Far-right AfD becomes 'strongest force in state of Brandenburg' for first time

Rachel Loxton
Rachel Loxton - [email protected]
Far-right AfD becomes 'strongest force in state of Brandenburg' for first time
A man wears an AfD cap in Magdeburg, Saxony-Anhalt. Photo: DPA

Alternative for Germany (AfD) is the strongest force in Brandenburg, the neighbouring state to Berlin, for the first time, according to a new poll. But the Greens are also on the up.


Ahead of a state election on September 1st, the survey, by Infratest dimap on behalf of regional broadcaster RBB 24, saw the AfD score 21 percent of the vote. That’s an increase of two percentage points compared to the last poll in April. 

In second place is the centre-left Social Democrats (SPD), who currently lead the state government in a coalition. A total of 18 percent of respondents said they would vote for the SPD, a drop of four points since the last poll.

The Greens also increased their share of the vote by five percentage points in the poll, reaching 17 percent. The centre-right Christian Democrats (CDU) also scooped 17 percent in the survey, a drop of three points.

Meanwhile, The Left (Die Linke) won 14 percent (minus two points), while the pro-business Free Democrats (FDP) would make it into the parliament, according to this poll, as they reached five percent.

The Freie Wähler (Free Voters) received four percent in the survey, missing the parliament threshold of five percent.

Yet despite the downward spiral of the Social Democrats, the poll also showed most people (48 percent) would like State Premier Dietmar Woidke of the SPD to remain head of the government.

His CDU challenger Ingo Senftleben received 11 percent of the vote, while eight percent of respondents would like to see the AfD's top candidate, Andreas Kalbitz as head of government.

READ ALSO: Why can't Germany's Social Democrats pull themselves together?

A total of 1,000 voters in Brandenburg were surveyed from June 3rd to 6th.

So what does it all mean?

Brandenburg state government is currently run by a coalition between the SPD and The Left, who have governed together since 2009.

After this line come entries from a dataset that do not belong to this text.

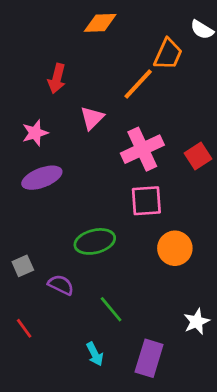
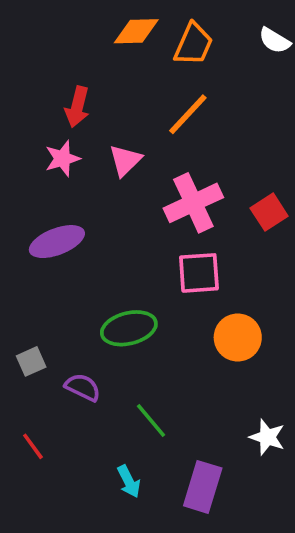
orange trapezoid: (168, 54) -> (193, 44), moved
pink star: (35, 133) -> (62, 159), moved
white star: (197, 322) -> (267, 437), turned -30

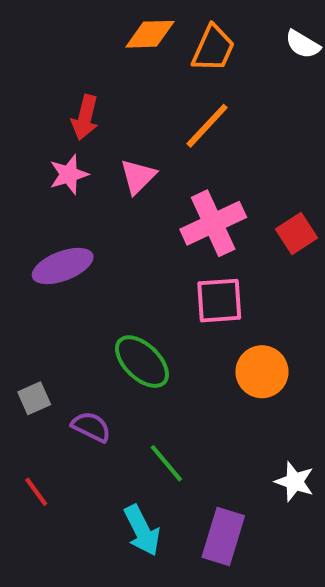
green ellipse: (129, 328) -> (142, 362), turned 58
cyan arrow: (129, 481) -> (142, 530), size x1.4

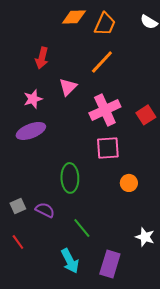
pink star: (69, 174) -> (33, 99), moved
green ellipse: (142, 362) -> (70, 178), turned 44
orange circle: (262, 372) -> (129, 183), size x0.7
gray square: (34, 398) -> (18, 206), moved

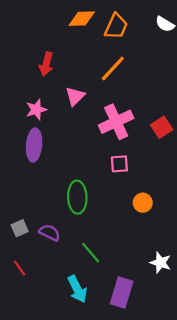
purple ellipse: (31, 131) -> (34, 145), turned -64
pink square: (108, 148) -> (119, 164), size x0.7

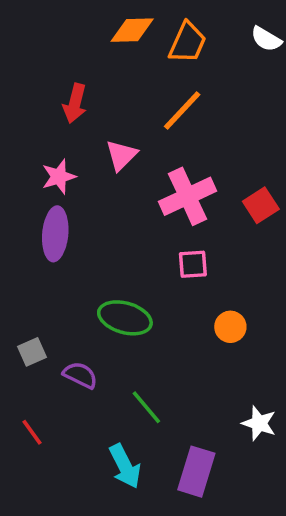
green ellipse: (77, 197) -> (125, 318), turned -72
gray square: (20, 228) -> (32, 352), moved

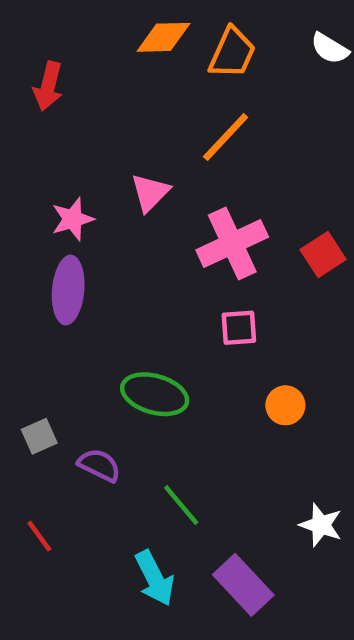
red arrow: (75, 103) -> (48, 86), moved
purple rectangle: (196, 472) -> (243, 585), turned -60

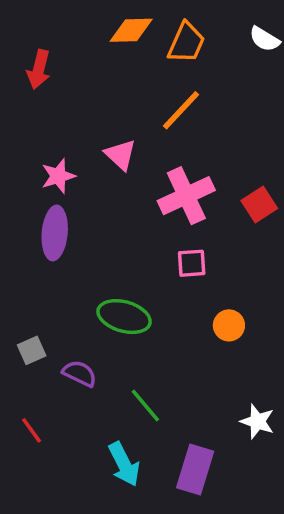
pink triangle: (150, 193) -> (120, 155), turned -32
purple rectangle: (243, 585) -> (195, 469), turned 60

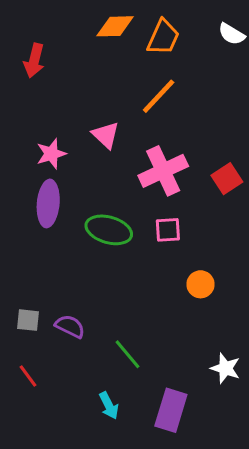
green ellipse: (124, 317) -> (109, 230), moved
gray square: (32, 350) -> (28, 320), moved, turned 30
cyan arrow: (124, 464) -> (109, 406), size x0.7

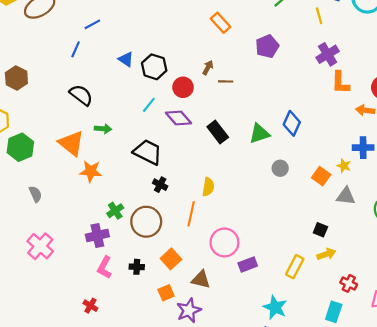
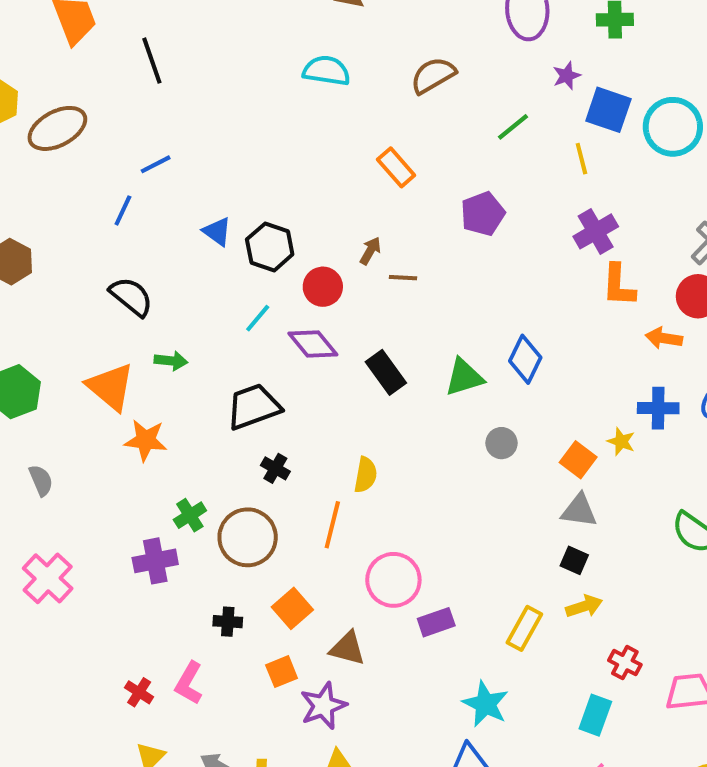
black trapezoid: (148, 152) -> (254, 407), turned -48
gray triangle: (346, 196) -> (579, 511), moved
pink L-shape: (104, 267) -> (189, 683), moved

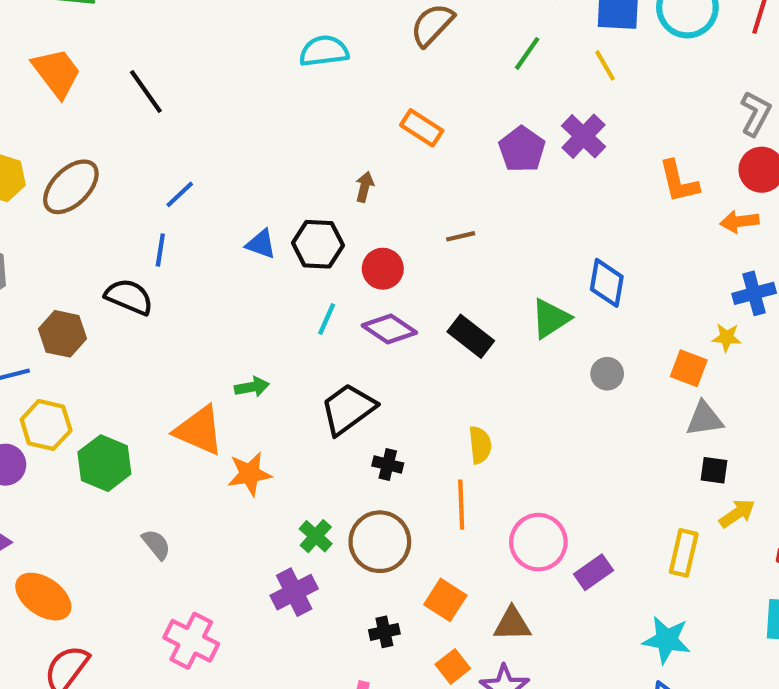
purple cross: (596, 231) -> (583, 136), moved
brown arrow: (370, 251) -> (365, 187), moved
black semicircle: (131, 297) -> (129, 297), moved

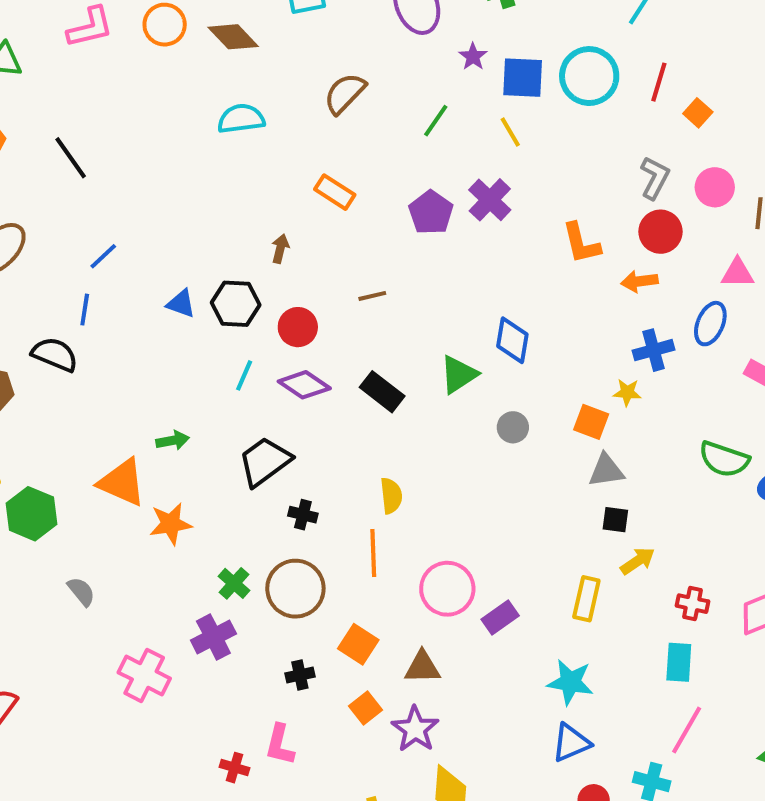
pink cross: (191, 641) -> (144, 675), moved

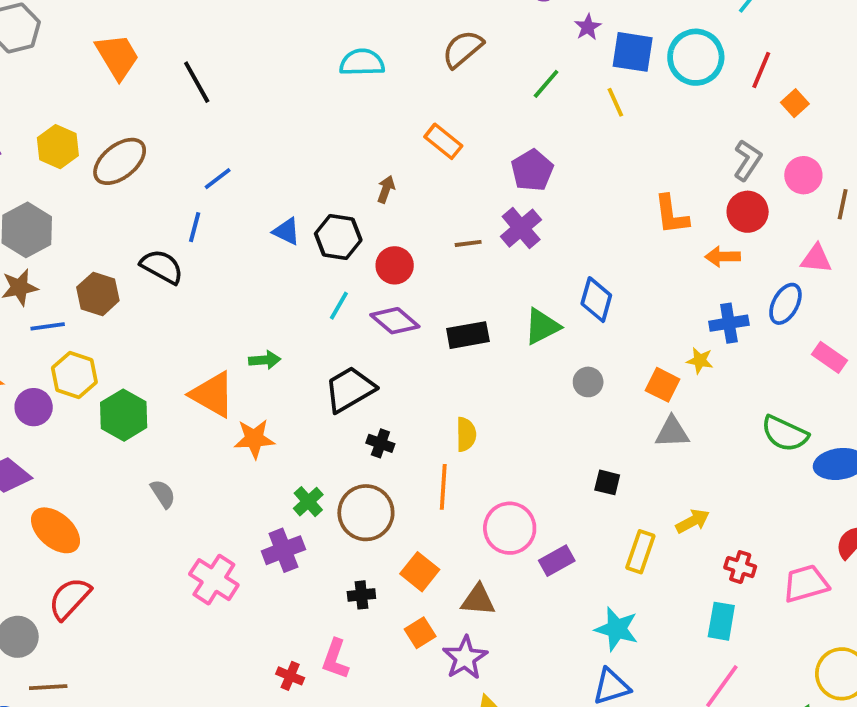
purple cross: (490, 200) -> (521, 228), moved
black rectangle: (382, 392) -> (468, 335), turned -54
black square: (615, 520) -> (607, 482), moved

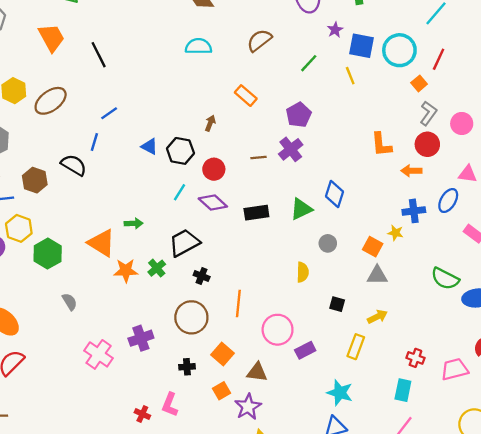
orange square: (795, 103) -> (419, 83), moved
yellow semicircle: (466, 434) -> (303, 272), moved
green cross: (308, 502) -> (157, 268), moved
yellow arrow: (693, 521) -> (377, 317), moved

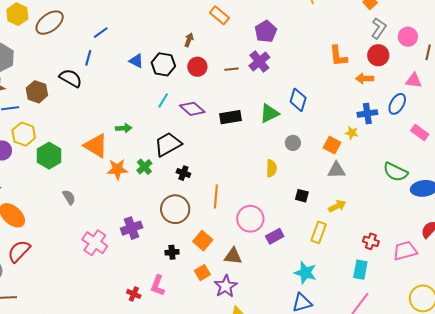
red circle: (214, 169) -> (197, 67), moved

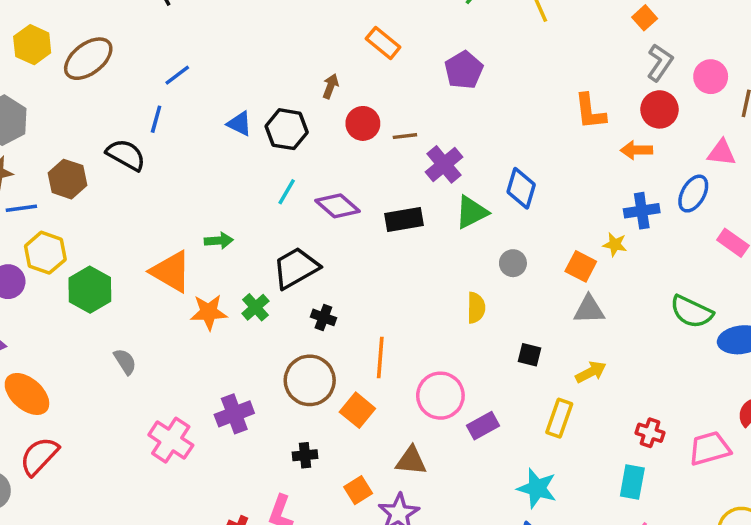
purple cross: (259, 62) -> (444, 164), moved
red circle: (197, 67) -> (363, 123), moved
orange square: (203, 241) -> (357, 410), moved

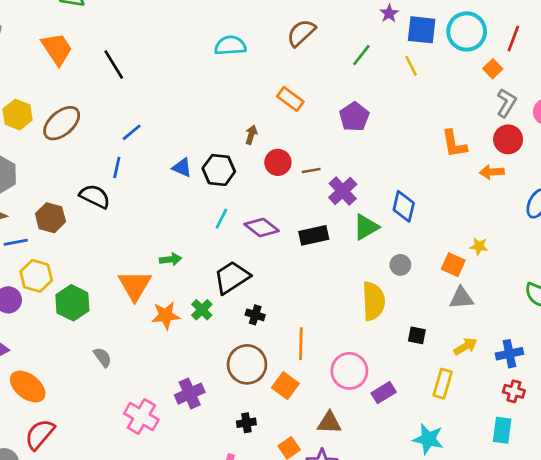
blue cross: (642, 211) -> (509, 354), moved
orange triangle: (171, 272) -> (135, 285), turned 33
yellow semicircle: (476, 308) -> (373, 301), size x1.6

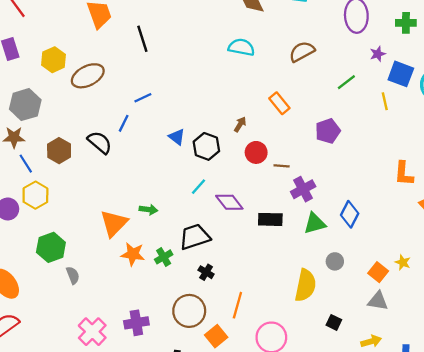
blue line: (16, 242) -> (26, 164), turned 54
green hexagon: (72, 303) -> (51, 247), moved

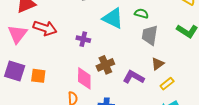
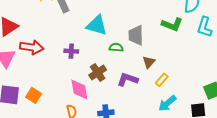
green semicircle: (141, 14) -> (116, 47), moved
orange square: (38, 76) -> (34, 95), turned 35

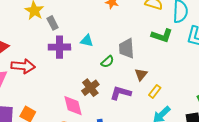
cyan triangle: (97, 25) -> (87, 41), size x0.6
green semicircle: (116, 47) -> (107, 62), turned 136
purple cross: (71, 51) -> (59, 47), moved, size x1.5

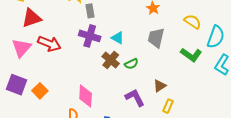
gray trapezoid: (127, 48) -> (156, 38), moved
brown cross: (90, 88) -> (111, 60), moved, turned -30
yellow rectangle: (155, 91) -> (168, 106), turned -32
purple L-shape: (121, 93) -> (135, 98), turned 30

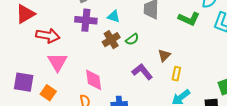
pink triangle: (21, 48) -> (57, 62), moved
brown cross: (111, 60) -> (111, 40), turned 30
orange square: (40, 91) -> (48, 93), moved

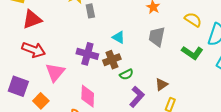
purple cross: (86, 20) -> (87, 54), moved
red arrow: (48, 36) -> (34, 50), moved
green semicircle: (132, 39) -> (126, 74), moved
purple L-shape: (142, 72) -> (137, 97), turned 70

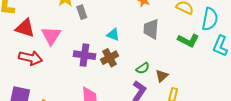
red triangle: (32, 19) -> (25, 28), turned 45
pink triangle: (55, 72) -> (51, 36), moved
green semicircle: (126, 74) -> (143, 68), moved

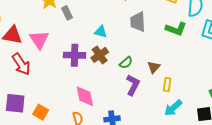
red arrow: (30, 58) -> (21, 64), turned 50
green semicircle: (143, 68) -> (126, 63), moved

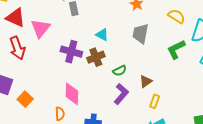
green L-shape: (176, 29) -> (176, 49), turned 120

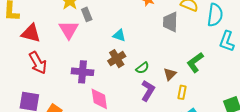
pink triangle: (41, 28) -> (69, 30), moved
gray trapezoid: (141, 34) -> (170, 22), moved
green L-shape: (176, 49) -> (195, 62), moved
purple cross: (71, 52) -> (83, 72), moved

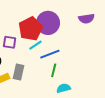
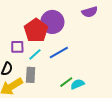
cyan line: (35, 45) -> (35, 54), moved
green line: (54, 70) -> (66, 82), moved, turned 48

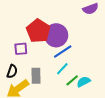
purple circle: (52, 22) -> (56, 35), moved
cyan line: (35, 54) -> (62, 69), moved

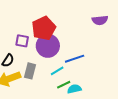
purple circle: (56, 35) -> (48, 46), moved
blue line: (63, 52) -> (75, 59), moved

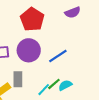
red pentagon: (44, 28) -> (32, 19), moved
cyan line: (57, 71) -> (44, 90), moved

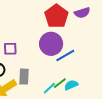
red pentagon: (32, 19) -> (56, 16), moved
purple circle: (29, 50) -> (51, 44), moved

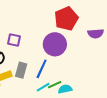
purple semicircle: (82, 13) -> (96, 34), moved
blue line: (65, 55) -> (42, 69), moved, turned -48

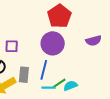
purple semicircle: (96, 34) -> (93, 41), moved
cyan line: (43, 87) -> (49, 88), turned 40

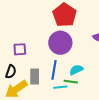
green line: (59, 83) -> (71, 82), turned 48
cyan semicircle: (70, 86) -> (76, 70), moved

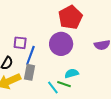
blue line: (54, 70) -> (30, 55), moved
cyan line: (60, 87) -> (53, 88), turned 48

In the last election in 2014, the SPD scooped 33 percent of the vote and The Left 27.2 percent.

If the elections were to produce similar results to the newest poll, this coalition would not reach a majority, signalling there could be some major changes afoot in the eastern German state. 

It comes after AfD won the largest share of the vote in Brandenburg in the European elections, with 19.9 percent.

The east/west divide

As The Local has reported, there are three eastern state elections in Germany this year: in Brandenburg, Thuringia and Saxony. In all of these votes, the AfD is expected to win a lot of votes.

However, it must be noted that the AfD was established in 2013 and the last state elections in these areas took place in 2014 when the party was yet to make a big impression. 

It has grown exponentially since then - gaining seats in the Bundestag after snagging 12 percent of the vote in the 2017 federal elections. 

The party could also get its first mayor: voters in the eastern German city of Görlitz go to the polls for the second time this Sunday. 

READ ALSO: Is Germany one step closer to getting its first AfD mayor?

In the first vote last month,  AfD candidate Sebastian Wippel, 36, took 36.4 percent of the vote, followed by Christian Democratic Candidate Octavian Ursu, 51, who won 30.3 percent of the vote.

SEE ALSO: Meet the East German Greens candidate offering another alternative

However, because none of the candidates won an absolute majority, there will be another round of elections on June 16th. On Sunday, 58.6 percent of the city's 56,000 residents voted.

What are the important issues in Brandenburg?

For voters, infrastructure and traffic were the hot topics. Next on the agenda was education, including schools and apprenticeships.

The topic of environmental protection and climate change was taken much more seriously than in the last survey in April: a total of 19 percent of the respondents consider it an urgent issue, compared to 12 percent in the last poll.